Gabi Posté(e) 1 février 2024 Posté(e) 1 février 2024 il y a 25 minutes, blacksad a dit : Déjà le cas il y a 30 ans, rien de nouveau de ce point de vue là c'était déjà les filières les plus bouchées et surpeuplées Heureusement qu'on a ajouté la sélection dans les universités.

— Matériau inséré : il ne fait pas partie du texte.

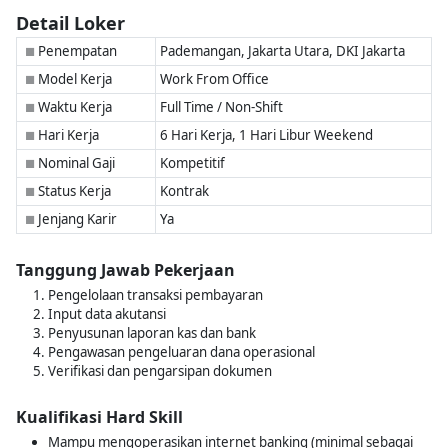
Detail Loker
Penempatan
Pademangan, Jakarta Utara, DKI Jakarta
■
Model Kerja
Work From Office
■
Waktu Kerja
Full Time / Non-Shift
■
Hari Kerja
6 Hari Kerja, 1 Hari Libur Weekend
■
Nominal Gaji
Kompetitif
■
Status Kerja
Kontrak
■
Jenjang Karir
Ya
■
Tanggung Jawab Pekerjaan
Pengelolaan transaksi pembayaran
Input data akutansi
Penyusunan laporan kas dan bank
Pengawasan pengeluaran dana operasional
Verifikasi dan pengarsipan dokumen
Kualifikasi Hard Skill
Mampu mengoperasikan internet banking (minimal sebagai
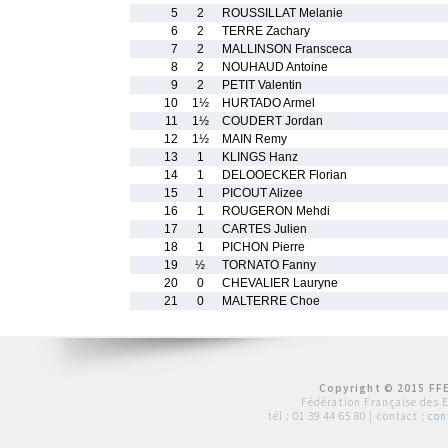
5
2
ROUSSILLAT Melanie
6
2
TERRE Zachary
7
2
MALLINSON Fransceca
8
2
NOUHAUD Antoine
9
2
PETIT Valentin
10
1½
HURTADO Armel
11
1½
COUDERT Jordan
12
1½
MAIN Remy
13
1
KLINGS Hanz
14
1
DELOOECKER Florian
15
1
PICOUT Alizee
16
1
ROUGERON Mehdi
17
1
CARTES Julien
18
1
PICHON Pierre
19
½
TORNATO Fanny
20
0
CHEVALIER Lauryne
21
0
MALTERRE Choe
Copyright © 2015 FFE
Fédération Française des 
tél :
01 39 44 65 80
| contact :
con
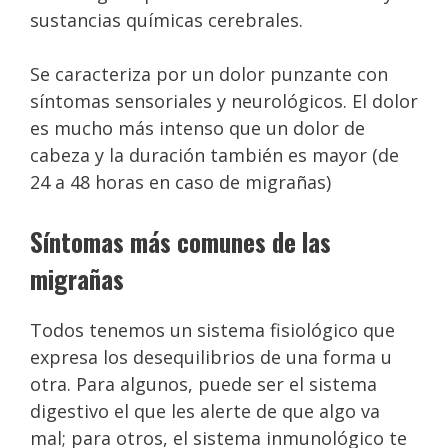
sustancias químicas cerebrales.
Se caracteriza por un dolor punzante con
síntomas sensoriales y neurológicos. El dolor
es mucho más intenso que un dolor de
cabeza y la duración también es mayor (de
24 a 48 horas en caso de migrañas)
Síntomas más comunes de las
migrañas
Todos tenemos un sistema fisiológico que
expresa los desequilibrios de una forma u
otra. Para algunos, puede ser el sistema
digestivo el que les alerte de que algo va
mal; para otros, el sistema inmunológico te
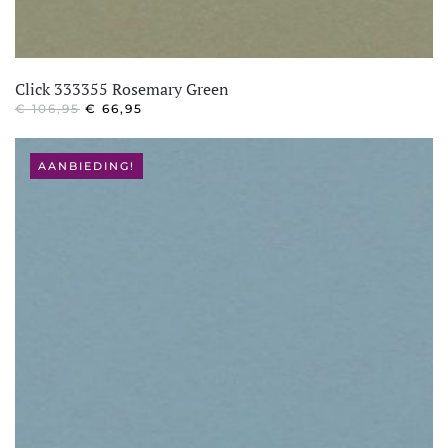
Click 333355 Rosemary Green
OORSPRONKELIJKE
HUIDIGE
€
106,95
€
66,95
PRIJS
PRIJS
WAS:
IS:
€ 106,95.
€ 66,95.
AANBIEDING!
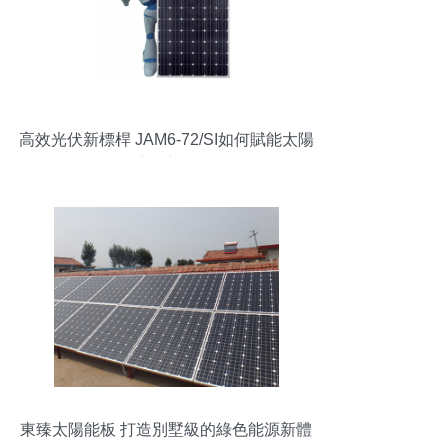
高效光伏新標桿 JAM6-72/SI如何賦能太陽
能應用新時代
東臻太陽能板 打造別墅級的綠色能源新體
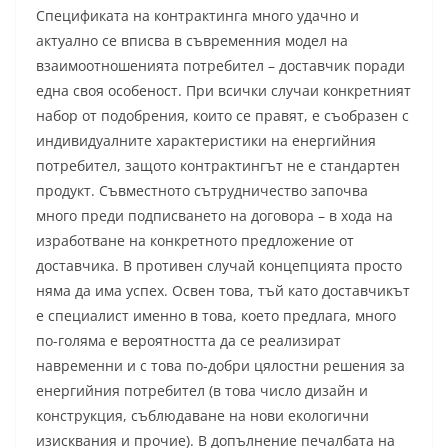
Спецификата на контрактинга много удачно и
актуално се вписва в съвременния модел на
взаимоотношенията потребител – доставчик поради
една своя особеност. При всички случаи конкретният
набор от подобрения, които се правят, е съобразен с
индивидуалните характеристики на енергийния
потребител, защото контрактингът не е стандартен
продукт. Съвместното сътрудничество започва
много преди подписването на договора – в хода на
изработване на конкретното предложение от
доставчика. В противен случай концепцията просто
няма да има успех. Освен това, тъй като доставчикът
е специалист именно в това, което предлага, много
по-голяма е вероятността да се реализират
навременни и с това по-добри цялостни решения за
енергийния потребител (в това число дизайн и
конструкция, съблюдаване на нови екологични
изисквания и прочие). В допълнение печалбата на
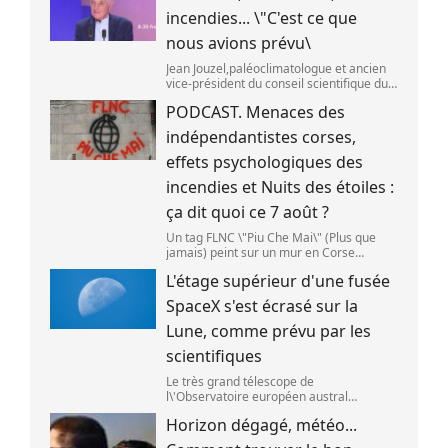
incendies... \"C'est ce que
nous avions prévu\
Jean Jouzel,paléoclimatologue et ancien
vice-président du conseil scientifique du
Giec,le 6 août 2026 sur franceinfo.
PODCAST. Menaces des
(FRANCEINFO / RADIO FRANCE)
indépendantistes corses,
effets psychologiques des
incendies et Nuits des étoiles :
ça dit quoi ce 7 août ?
Un tag FLNC \"Piu Che Mai\" (Plus que
jamais) peint sur un mur en Corse
(illustration). (PASCAL POCHARD-
L'étage supérieur d'une fusée
CASABIANCA )
SpaceX s'est écrasé sur la
Lune, comme prévu par les
scientifiques
Le très grand télescope de
l\'Observatoire européen austral
(ESO),situé au Chili,a détecté des preuves
Horizon dégagé, météo...
que l\'étage supérieur d\'une fusée de
SpaceX s\'est bien écrasé sur la Lune,le 5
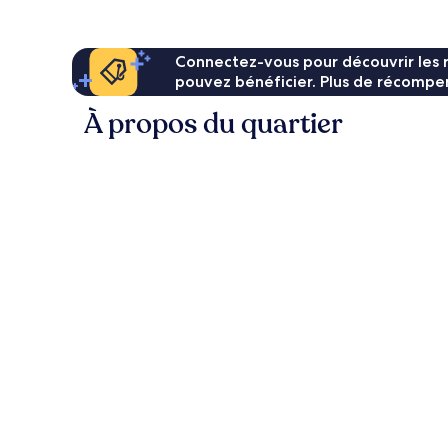
117 €
Connectez-vous pour découvrir les 
pouvez bénéficier. Plus de récompen
À propos du quartier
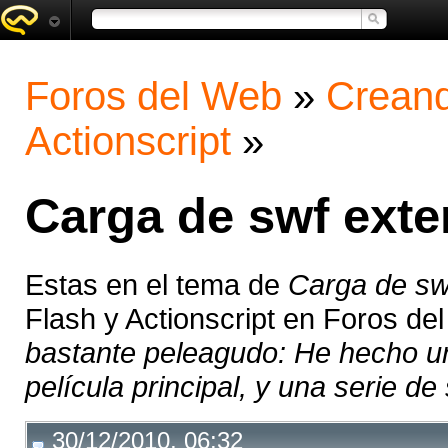
Foros del Web
»
Creand
Actionscript
»
Carga de swf exte
Estas en el tema de
Carga de sw
Flash y Actionscript en Foros de
bastante peleagudo: He hecho un
película principal, y una serie de
30/12/2010, 06:32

Vigomar Posté(e) 1 février 2024 Posté(e) 1 février 2024 Après je trouve que c’est un peu biaisé, car les licences les plus plébiscitées sont au final celles dont les cursus n’existent pratiquement que sous cette forme là. Alors que pour l’économie, les maths, les sciences, les étudiants se dirigeront plutôt vers une prépa. 3
Manpat Posté(e) 1 février 2024 Auteur Posté(e) 1 février 2024 Tout à fait, c'est pourquoi j'ai mis les bac+2 et les CPGE. Et il existe plein d'autres débouchés (école d'infirmier...)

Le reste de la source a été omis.